Task description
For the entries that follow, report how many lines include the word "site" and add nothing.

Saved data entries
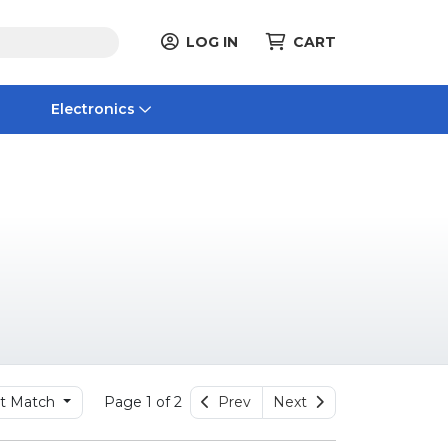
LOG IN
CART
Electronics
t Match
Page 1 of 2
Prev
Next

---

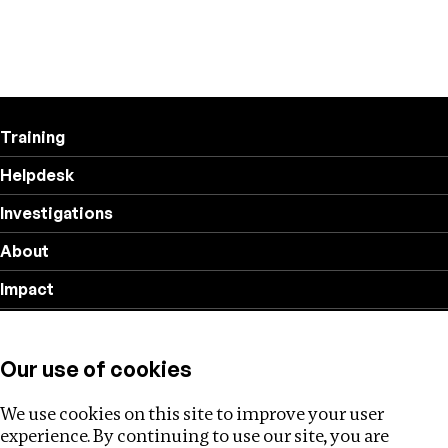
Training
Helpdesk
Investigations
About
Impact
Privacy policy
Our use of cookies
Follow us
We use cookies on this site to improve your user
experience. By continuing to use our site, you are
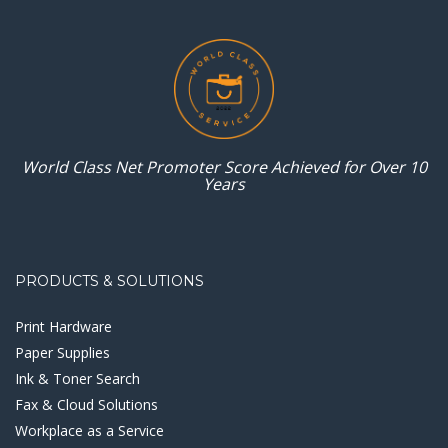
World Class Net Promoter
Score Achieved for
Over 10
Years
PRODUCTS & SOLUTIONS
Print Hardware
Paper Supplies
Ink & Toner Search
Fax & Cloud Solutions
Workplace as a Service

Written answer
2